Kate Gosselin Breaks Down in Tears Over Koda Adoption Strain
Kate Gosselin broke down in tears in a May 26 TikTok update while describing how hard it has been to bring her rescue dog Koda into the home she shares with another dog, Meika. kate gosselin said the process had reached day 12 and that the pressure was weighing on both her and Steve Neild.
Day 12 for Koda
“I was just crying this morning,” she said, adding, “I'm tired. It's getting to be a lot, which makes me sound like a baby, but the truth is, I've just been on watch constantly hoping nothing, you know, happens and watching them all the time.” Gosselin also said, “I am 51 now.

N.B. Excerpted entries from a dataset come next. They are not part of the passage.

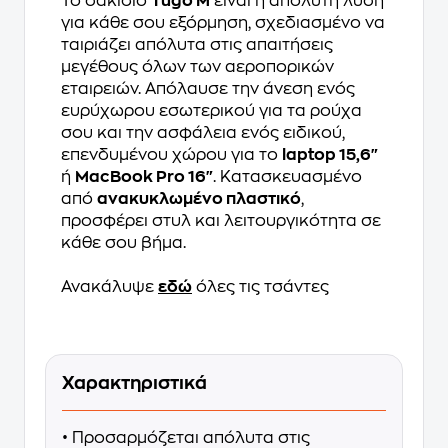
Το σακίδιο
Tugo M
είναι η απόλυτη λύση
για κάθε σου εξόρμηση, σχεδιασμένο να
ταιριάζει απόλυτα στις απαιτήσεις
μεγέθους όλων των αεροπορικών
εταιρειών. Απόλαυσε την άνεση ενός
ευρύχωρου εσωτερικού για τα ρούχα
σου και την ασφάλεια ενός ειδικού,
επενδυμένου χώρου για το
laptop 15,6"
ή
MacBook Pro 16"
. Κατασκευασμένο
από
ανακυκλωμένο πλαστικό
,
προσφέρει στυλ και λειτουργικότητα σε
κάθε σου βήμα.
Ανακάλυψε
εδώ
όλες τις τσάντες
Χαρακτηριστικά
• Προσαρμόζεται απόλυτα στις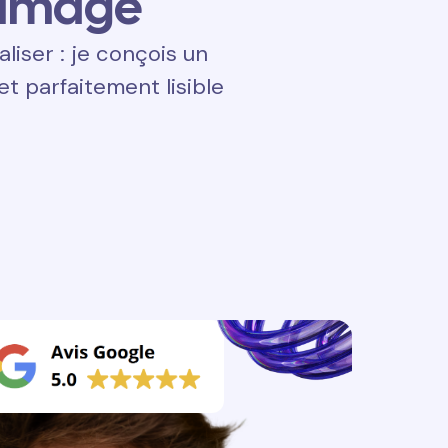
 image
aliser : je conçois un
t parfaitement lisible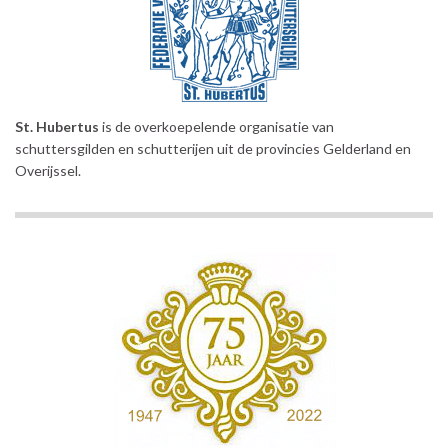
St. Hubertus
is de overkoepelende organisatie van
schuttersgilden en schutterijen uit de provincies Gelderland en
Overijssel.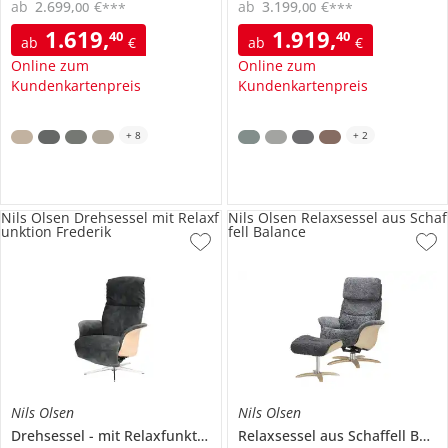
ab
2.699
,
€
ab
3.199
,
€
00
00
***
***
1.619
,
1.919
,
40
40
ab
€
ab
€
Online zum
Online zum
Kundenkartenpreis
Kundenkartenpreis
+
8
+
2
Nils Olsen Drehsessel mit Relaxf
Nils Olsen Relaxsessel aus Schaf
unktion Frederik
fell Balance
Nils Olsen
Nils Olsen
Drehsessel
mit Relaxfunktion
Frederik
Relaxsessel aus Schaffell
Balance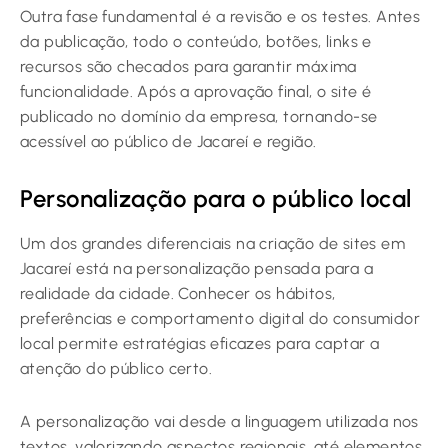
Outra fase fundamental é a revisão e os testes. Antes
da publicação, todo o conteúdo, botões, links e
recursos são checados para garantir máxima
funcionalidade. Após a aprovação final, o site é
publicado no domínio da empresa, tornando-se
acessível ao público de Jacareí e região.
Personalização para o público local
Um dos grandes diferenciais na criação de sites em
Jacareí está na personalização pensada para a
realidade da cidade. Conhecer os hábitos,
preferências e comportamento digital do consumidor
local permite estratégias eficazes para captar a
atenção do público certo.
A personalização vai desde a linguagem utilizada nos
textos, valorizando aspectos regionais, até elementos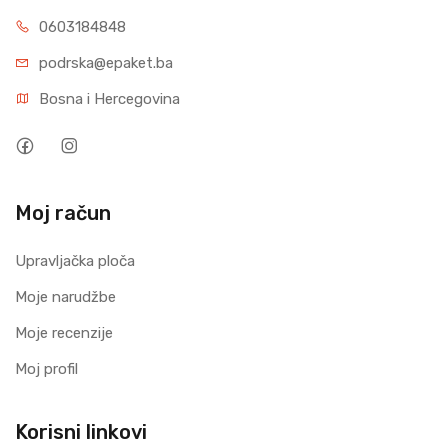
0603184848
podrska@epaket.ba
Bosna i Hercegovina
Moj račun
Upravljačka ploča
Moje narudžbe
Moje recenzije
Moj profil
Korisni linkovi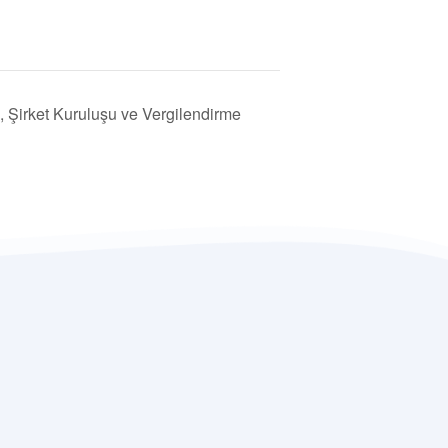
Şirket Kuruluşu ve Vergilendirme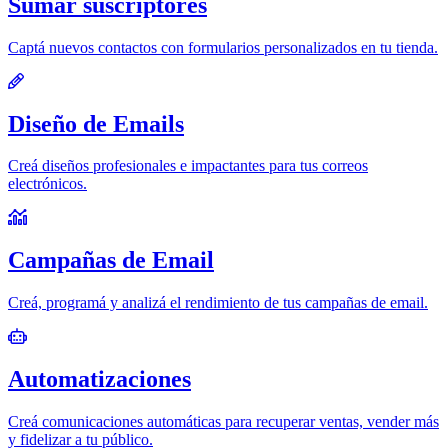
Sumar suscriptores
Captá nuevos contactos con formularios personalizados en tu tienda.
Diseño de Emails
Creá diseños profesionales e impactantes para tus correos
electrónicos.
Campañas de Email
Creá, programá y analizá el rendimiento de tus campañas de email.
Automatizaciones
Creá comunicaciones automáticas para recuperar ventas, vender más
y fidelizar a tu público.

I'm not 29, 30. So it's just gotten to be a lot.”
She described Koda as a Malinois mix puppy and said, “Koda is a humongous personality,” before adding, “She is now very obsessed with her ball, equally as Meika, and she could run forever.” That is the part of the story that matters most for anyone watching the adoption process from the outside: this is not a tidy rescue-post update, but a live adjustment inside a household already managing another dog.
Meika, Koda, and Nanuq
Gosselin said Koda destroyed a rug and Nanuq's bed, the latter of which she called “very special.” She said, “It's our favorite bed. I've had it for, gosh, 15 plus years or more,” a detail that makes the damage more than just a mess to clean up. Nanuq, her German shepherd, died in December, so the bed carries years of household history.
In April, Gosselin said she had secured adoption papers for Koda, who was then named Chiqis, and said she and Neild would bring the dog home in mid-May. She said training would start soon, and she also said that probably no one else would have saved Koda. “But at the end of the day, probably no one else would have saved her,” she said. “So I know that we're doing a good thing. We just have to hang in.”
The update lands as a practical caution against romanticizing rescue work. Gosselin is still in the middle of the adjustment, not past it, and her description of constant supervision, damaged belongings, and a dog with endless energy is the real story: adoption is already the easy part. Training is next.